__MATERIAL FOR THIS EXERCISE__.
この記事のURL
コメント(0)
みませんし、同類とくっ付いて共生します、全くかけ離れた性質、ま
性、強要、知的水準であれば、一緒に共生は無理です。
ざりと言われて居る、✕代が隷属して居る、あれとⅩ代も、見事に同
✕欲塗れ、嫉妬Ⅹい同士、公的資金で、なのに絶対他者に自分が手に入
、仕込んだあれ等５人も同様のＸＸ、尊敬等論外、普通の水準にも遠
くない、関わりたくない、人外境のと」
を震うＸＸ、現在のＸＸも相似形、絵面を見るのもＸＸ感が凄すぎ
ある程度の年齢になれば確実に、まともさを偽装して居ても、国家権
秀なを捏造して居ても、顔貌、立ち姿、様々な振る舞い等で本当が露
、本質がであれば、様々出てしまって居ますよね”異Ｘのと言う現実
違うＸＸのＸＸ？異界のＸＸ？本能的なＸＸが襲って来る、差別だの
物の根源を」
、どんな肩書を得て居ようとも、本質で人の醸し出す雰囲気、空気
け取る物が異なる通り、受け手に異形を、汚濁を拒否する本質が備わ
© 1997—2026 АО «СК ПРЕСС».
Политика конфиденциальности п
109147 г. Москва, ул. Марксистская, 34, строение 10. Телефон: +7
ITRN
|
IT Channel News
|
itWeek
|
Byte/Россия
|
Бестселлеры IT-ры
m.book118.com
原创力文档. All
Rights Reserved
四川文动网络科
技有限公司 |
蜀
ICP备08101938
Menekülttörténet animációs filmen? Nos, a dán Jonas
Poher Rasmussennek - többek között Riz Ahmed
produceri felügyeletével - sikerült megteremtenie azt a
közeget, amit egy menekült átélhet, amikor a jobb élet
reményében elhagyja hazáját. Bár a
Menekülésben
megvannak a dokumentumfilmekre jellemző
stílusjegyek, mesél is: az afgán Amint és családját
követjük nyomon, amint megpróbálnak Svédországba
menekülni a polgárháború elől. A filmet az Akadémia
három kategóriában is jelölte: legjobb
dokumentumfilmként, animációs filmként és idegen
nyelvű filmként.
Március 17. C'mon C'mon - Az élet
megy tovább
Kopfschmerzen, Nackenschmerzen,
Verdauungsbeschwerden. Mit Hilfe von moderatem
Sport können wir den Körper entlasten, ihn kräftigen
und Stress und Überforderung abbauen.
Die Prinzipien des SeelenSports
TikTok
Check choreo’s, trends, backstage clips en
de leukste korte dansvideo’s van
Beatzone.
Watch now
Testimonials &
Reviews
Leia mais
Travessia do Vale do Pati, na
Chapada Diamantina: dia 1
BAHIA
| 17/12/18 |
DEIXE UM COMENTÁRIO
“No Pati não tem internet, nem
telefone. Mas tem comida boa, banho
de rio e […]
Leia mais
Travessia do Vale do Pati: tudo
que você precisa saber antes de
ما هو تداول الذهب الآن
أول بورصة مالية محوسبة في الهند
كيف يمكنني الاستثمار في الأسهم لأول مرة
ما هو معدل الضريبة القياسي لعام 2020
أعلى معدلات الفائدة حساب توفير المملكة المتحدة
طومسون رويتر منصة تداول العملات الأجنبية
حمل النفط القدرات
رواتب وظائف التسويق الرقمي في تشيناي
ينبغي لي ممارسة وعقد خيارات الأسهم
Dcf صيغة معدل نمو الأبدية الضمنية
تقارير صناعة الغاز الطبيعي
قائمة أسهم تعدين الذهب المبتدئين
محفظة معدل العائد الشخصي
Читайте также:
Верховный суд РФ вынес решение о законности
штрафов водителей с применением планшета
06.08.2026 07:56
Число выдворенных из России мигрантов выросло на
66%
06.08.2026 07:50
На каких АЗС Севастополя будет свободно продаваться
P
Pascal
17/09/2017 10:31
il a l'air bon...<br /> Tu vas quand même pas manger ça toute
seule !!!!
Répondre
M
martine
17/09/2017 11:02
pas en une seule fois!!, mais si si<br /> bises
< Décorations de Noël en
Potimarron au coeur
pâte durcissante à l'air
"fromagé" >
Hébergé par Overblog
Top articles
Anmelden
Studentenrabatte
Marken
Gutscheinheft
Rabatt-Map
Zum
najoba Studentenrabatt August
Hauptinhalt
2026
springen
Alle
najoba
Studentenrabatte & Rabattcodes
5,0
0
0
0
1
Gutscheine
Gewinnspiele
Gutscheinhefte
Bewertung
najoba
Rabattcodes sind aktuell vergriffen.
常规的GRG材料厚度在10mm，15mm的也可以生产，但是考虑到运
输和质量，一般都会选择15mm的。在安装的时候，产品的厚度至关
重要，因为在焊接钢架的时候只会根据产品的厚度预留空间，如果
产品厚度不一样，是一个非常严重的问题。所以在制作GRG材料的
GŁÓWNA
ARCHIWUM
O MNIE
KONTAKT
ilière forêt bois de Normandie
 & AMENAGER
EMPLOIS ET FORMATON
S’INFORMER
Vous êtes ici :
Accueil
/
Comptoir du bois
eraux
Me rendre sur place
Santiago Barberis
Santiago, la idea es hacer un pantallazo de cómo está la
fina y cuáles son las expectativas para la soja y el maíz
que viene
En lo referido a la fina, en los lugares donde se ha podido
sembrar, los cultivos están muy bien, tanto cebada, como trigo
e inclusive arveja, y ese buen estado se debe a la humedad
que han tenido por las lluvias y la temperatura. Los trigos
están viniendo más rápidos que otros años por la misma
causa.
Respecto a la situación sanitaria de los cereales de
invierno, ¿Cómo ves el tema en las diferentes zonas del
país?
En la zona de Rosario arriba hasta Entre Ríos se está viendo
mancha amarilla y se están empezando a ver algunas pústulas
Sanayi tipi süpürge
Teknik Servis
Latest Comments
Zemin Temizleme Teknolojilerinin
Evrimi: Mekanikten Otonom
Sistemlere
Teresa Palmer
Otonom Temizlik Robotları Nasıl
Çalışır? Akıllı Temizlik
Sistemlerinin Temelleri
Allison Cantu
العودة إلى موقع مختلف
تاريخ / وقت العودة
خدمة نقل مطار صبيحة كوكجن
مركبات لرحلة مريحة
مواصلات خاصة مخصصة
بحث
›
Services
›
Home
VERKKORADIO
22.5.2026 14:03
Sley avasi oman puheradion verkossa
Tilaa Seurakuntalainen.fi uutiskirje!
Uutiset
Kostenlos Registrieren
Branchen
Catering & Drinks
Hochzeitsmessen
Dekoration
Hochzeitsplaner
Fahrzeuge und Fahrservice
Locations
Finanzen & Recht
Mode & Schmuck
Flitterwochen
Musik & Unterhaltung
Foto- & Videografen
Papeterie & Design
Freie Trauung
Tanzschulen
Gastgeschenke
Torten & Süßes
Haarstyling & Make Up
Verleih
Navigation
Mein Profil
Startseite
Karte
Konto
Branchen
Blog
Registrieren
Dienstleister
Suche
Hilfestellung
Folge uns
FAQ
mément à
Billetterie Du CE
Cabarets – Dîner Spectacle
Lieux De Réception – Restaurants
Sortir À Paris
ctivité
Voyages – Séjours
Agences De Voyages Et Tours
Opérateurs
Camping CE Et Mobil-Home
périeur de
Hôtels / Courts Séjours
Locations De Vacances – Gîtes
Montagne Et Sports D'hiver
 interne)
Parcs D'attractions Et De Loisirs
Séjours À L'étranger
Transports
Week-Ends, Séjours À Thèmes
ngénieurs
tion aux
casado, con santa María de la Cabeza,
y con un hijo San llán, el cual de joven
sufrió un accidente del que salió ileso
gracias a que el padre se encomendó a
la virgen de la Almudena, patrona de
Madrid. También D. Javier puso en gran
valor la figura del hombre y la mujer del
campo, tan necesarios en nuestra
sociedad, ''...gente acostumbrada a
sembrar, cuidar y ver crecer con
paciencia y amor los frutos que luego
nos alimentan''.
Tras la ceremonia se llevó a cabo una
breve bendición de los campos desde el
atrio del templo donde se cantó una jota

__WORK REQUIRED__. The records are above. How many lines in them contain the word "filmként"? Give the number alone.

__SOLUTION FOR THIS EXERCISE__. 2